:: TASK MATERIAL ::
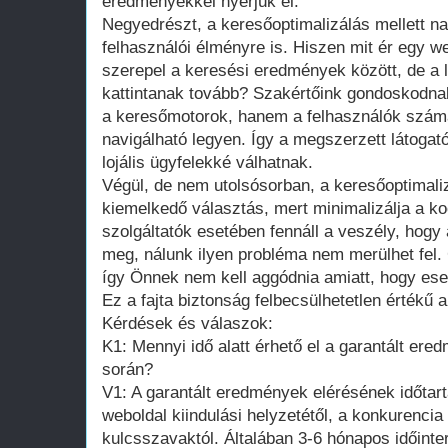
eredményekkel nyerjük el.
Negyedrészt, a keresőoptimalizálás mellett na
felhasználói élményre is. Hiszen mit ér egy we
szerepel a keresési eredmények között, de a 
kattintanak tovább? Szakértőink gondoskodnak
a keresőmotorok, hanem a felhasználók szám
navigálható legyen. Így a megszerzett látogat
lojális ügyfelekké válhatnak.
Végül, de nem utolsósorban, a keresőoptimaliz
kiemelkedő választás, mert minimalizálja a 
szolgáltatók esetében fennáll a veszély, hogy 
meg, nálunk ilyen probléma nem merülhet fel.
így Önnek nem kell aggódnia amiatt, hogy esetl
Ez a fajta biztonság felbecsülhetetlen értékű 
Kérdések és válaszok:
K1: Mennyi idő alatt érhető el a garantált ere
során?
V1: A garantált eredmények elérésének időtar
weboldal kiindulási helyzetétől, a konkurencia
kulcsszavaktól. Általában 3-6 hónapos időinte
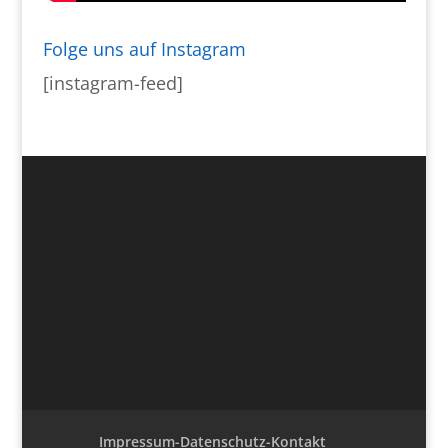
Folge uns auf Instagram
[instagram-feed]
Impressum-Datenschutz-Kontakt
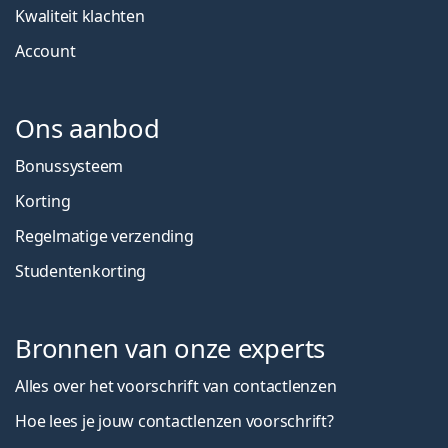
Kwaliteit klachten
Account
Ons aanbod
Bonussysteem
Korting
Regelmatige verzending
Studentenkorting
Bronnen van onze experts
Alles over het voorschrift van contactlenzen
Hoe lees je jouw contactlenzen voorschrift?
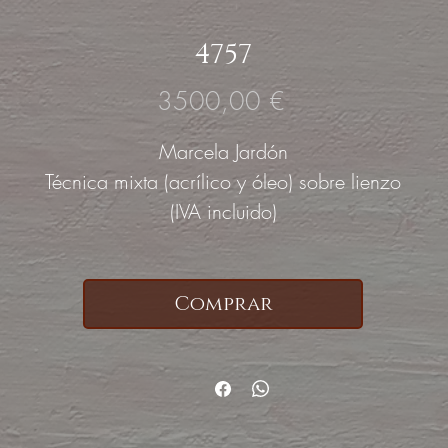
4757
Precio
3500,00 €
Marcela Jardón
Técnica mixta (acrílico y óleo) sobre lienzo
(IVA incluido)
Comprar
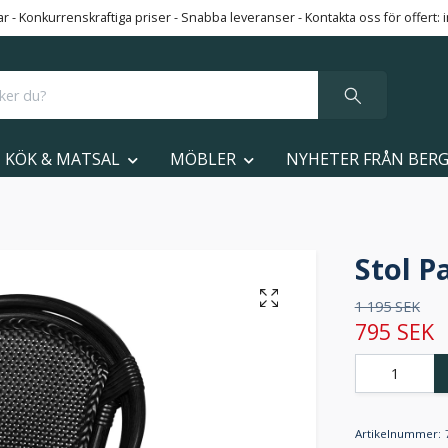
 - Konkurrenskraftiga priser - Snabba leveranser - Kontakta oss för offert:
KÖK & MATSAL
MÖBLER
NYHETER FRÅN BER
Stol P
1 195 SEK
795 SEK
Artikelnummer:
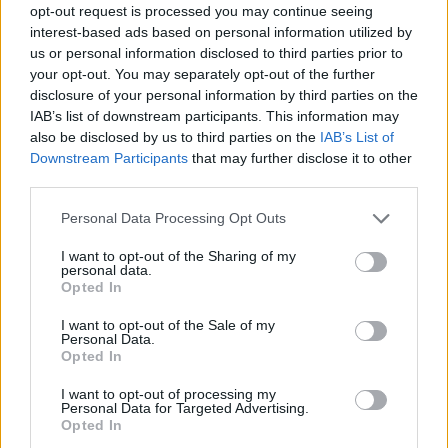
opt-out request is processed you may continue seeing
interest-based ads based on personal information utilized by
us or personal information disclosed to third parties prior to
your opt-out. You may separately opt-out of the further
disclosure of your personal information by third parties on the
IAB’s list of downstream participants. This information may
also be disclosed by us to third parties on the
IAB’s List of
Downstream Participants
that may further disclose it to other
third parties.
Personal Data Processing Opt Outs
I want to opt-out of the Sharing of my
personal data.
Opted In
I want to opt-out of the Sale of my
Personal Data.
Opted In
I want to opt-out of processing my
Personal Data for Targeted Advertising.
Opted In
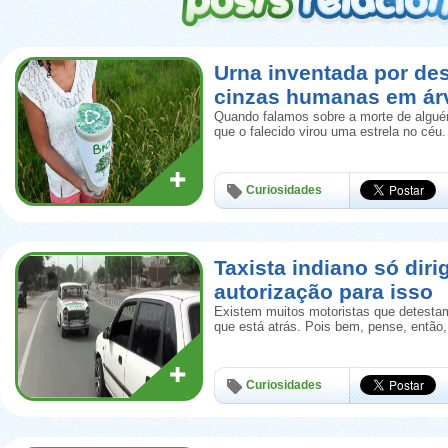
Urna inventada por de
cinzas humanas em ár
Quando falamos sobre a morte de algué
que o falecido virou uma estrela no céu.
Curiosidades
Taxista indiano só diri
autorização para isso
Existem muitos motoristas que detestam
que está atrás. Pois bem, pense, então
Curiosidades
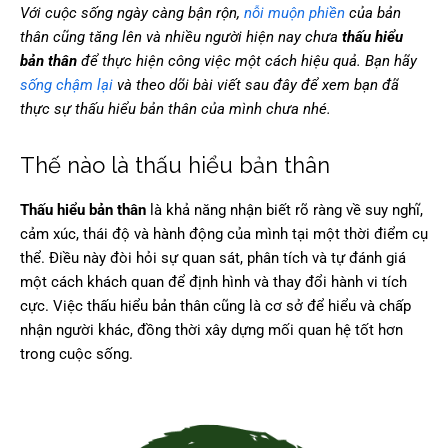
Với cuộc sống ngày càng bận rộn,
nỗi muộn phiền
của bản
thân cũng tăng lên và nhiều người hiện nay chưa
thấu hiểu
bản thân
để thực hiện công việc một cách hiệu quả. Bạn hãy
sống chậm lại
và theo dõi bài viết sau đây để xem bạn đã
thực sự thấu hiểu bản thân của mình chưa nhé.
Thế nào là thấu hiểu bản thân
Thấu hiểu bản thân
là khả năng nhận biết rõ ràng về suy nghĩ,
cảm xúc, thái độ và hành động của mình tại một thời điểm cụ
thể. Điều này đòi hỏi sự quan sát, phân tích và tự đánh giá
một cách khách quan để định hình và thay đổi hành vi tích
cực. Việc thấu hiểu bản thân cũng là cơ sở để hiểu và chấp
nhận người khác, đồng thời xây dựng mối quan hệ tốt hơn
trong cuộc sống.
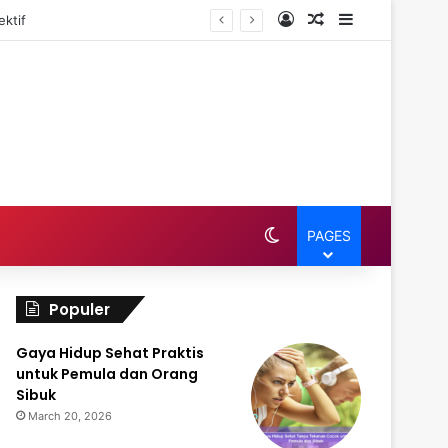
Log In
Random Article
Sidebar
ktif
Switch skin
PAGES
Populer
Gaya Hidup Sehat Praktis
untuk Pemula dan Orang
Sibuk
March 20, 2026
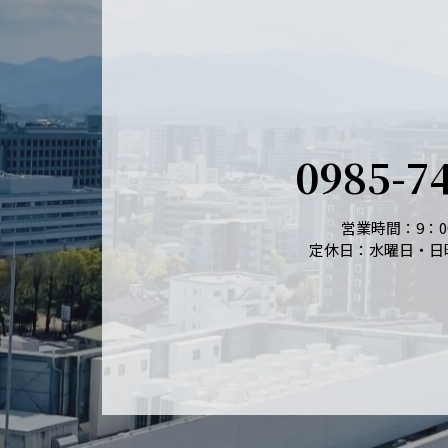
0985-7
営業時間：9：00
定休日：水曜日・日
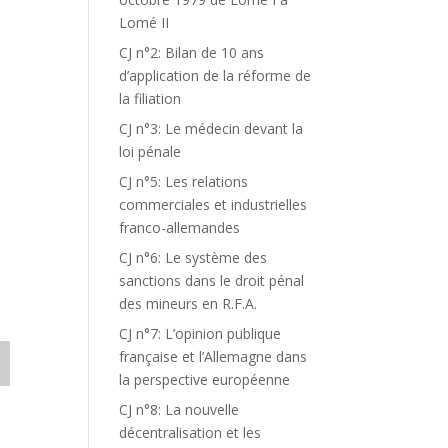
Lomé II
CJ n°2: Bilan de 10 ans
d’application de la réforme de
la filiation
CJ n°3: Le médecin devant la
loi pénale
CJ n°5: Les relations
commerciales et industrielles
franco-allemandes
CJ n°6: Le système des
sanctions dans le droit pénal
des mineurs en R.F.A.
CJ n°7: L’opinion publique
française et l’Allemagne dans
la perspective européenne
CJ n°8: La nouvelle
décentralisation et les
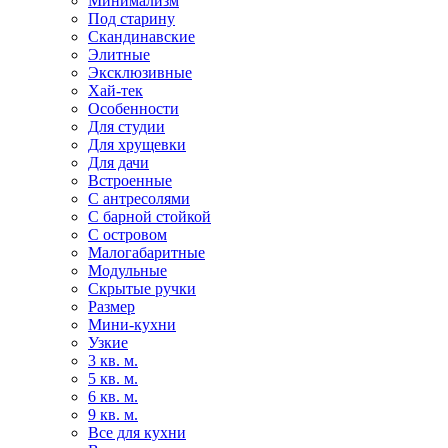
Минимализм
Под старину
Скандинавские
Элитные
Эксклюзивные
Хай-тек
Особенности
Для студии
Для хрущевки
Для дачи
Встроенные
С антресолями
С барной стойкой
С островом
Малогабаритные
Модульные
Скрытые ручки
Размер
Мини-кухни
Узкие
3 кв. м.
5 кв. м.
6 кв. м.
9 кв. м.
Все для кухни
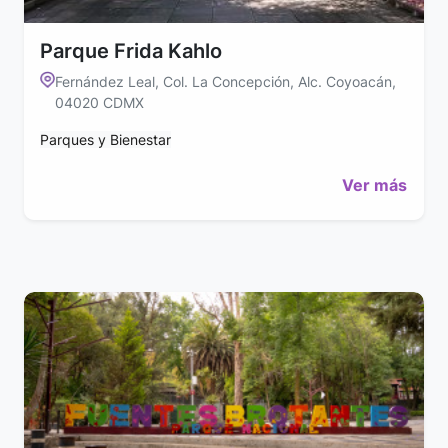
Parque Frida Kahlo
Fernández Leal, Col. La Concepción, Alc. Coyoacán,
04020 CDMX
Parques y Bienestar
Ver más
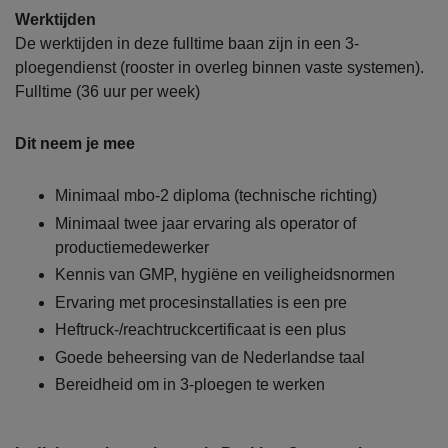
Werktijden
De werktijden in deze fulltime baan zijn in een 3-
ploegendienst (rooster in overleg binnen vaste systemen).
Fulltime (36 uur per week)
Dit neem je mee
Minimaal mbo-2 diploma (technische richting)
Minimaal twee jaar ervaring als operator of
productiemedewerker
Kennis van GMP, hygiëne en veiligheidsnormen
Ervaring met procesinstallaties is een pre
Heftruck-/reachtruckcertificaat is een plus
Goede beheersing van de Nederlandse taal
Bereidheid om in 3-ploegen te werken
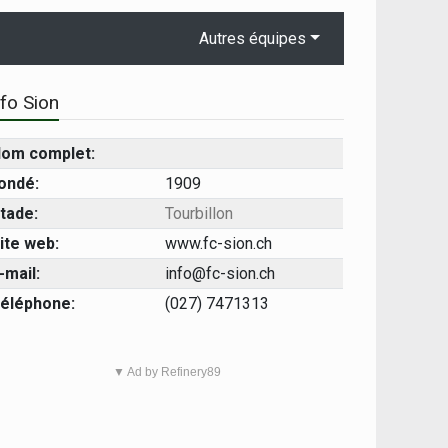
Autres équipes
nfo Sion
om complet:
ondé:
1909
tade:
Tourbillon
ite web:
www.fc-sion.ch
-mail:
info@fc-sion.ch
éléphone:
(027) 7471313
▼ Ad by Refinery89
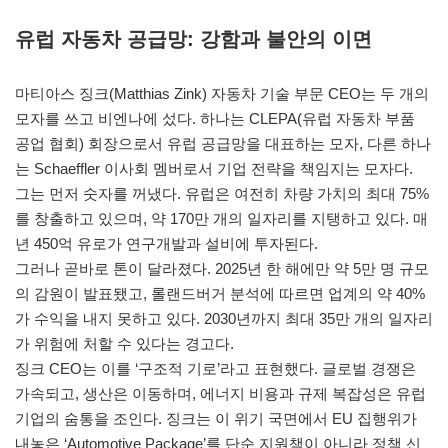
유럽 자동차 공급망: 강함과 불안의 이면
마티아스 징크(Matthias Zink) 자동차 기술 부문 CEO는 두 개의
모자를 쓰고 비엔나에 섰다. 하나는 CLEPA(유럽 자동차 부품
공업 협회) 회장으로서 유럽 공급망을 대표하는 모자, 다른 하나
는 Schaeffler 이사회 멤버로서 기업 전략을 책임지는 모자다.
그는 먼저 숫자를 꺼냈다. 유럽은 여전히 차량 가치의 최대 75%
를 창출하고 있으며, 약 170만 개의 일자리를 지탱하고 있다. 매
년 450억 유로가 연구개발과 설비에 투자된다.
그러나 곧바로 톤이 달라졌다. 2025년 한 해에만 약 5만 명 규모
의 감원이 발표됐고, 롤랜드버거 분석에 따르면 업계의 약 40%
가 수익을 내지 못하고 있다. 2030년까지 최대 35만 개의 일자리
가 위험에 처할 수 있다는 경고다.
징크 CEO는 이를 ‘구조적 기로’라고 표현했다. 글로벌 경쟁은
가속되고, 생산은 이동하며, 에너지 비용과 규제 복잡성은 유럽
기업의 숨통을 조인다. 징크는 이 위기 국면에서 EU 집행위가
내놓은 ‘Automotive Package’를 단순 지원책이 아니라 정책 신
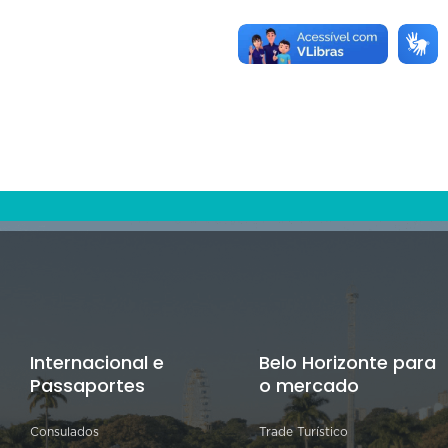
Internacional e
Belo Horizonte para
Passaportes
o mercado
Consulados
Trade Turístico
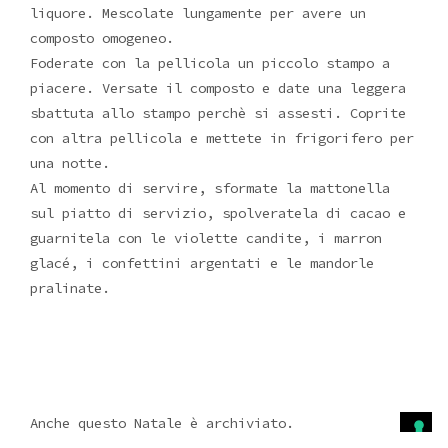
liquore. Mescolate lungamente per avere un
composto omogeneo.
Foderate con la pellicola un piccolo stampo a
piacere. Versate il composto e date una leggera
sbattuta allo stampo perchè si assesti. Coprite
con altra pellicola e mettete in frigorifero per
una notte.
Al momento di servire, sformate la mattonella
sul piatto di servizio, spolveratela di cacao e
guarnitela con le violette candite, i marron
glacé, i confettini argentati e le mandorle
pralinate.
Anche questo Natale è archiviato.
:::
● WORK REQUEST
Copy out exactly the material that runs from the line with "Ad by Refinery89" to the line with "Trade Turístico", ends included, and leave the pictures behind.

● SOLUTION TO THIS EXERCISE
▼ Ad by Refinery89
유럽 자동차 공급망: 강함과 불안의 이면
마티아스 징크(Matthias Zink) 자동차 기술 부문 CEO는 두 개의
모자를 쓰고 비엔나에 섰다. 하나는 CLEPA(유럽 자동차 부품
공업 협회) 회장으로서 유럽 공급망을 대표하는 모자, 다른 하나
는 Schaeffler 이사회 멤버로서 기업 전략을 책임지는 모자다.
그는 먼저 숫자를 꺼냈다. 유럽은 여전히 차량 가치의 최대 75%
를 창출하고 있으며, 약 170만 개의 일자리를 지탱하고 있다. 매
년 450억 유로가 연구개발과 설비에 투자된다.
그러나 곧바로 톤이 달라졌다. 2025년 한 해에만 약 5만 명 규모
의 감원이 발표됐고, 롤랜드버거 분석에 따르면 업계의 약 40%
가 수익을 내지 못하고 있다. 2030년까지 최대 35만 개의 일자리
가 위험에 처할 수 있다는 경고다.
징크 CEO는 이를 ‘구조적 기로’라고 표현했다. 글로벌 경쟁은
가속되고, 생산은 이동하며, 에너지 비용과 규제 복잡성은 유럽
기업의 숨통을 조인다. 징크는 이 위기 국면에서 EU 집행위가
내놓은 ‘Automotive Package’를 단순 지원책이 아니라 정책 신
Internacional e
Belo Horizonte para
Passaportes
o mercado
Consulados
Trade Turístico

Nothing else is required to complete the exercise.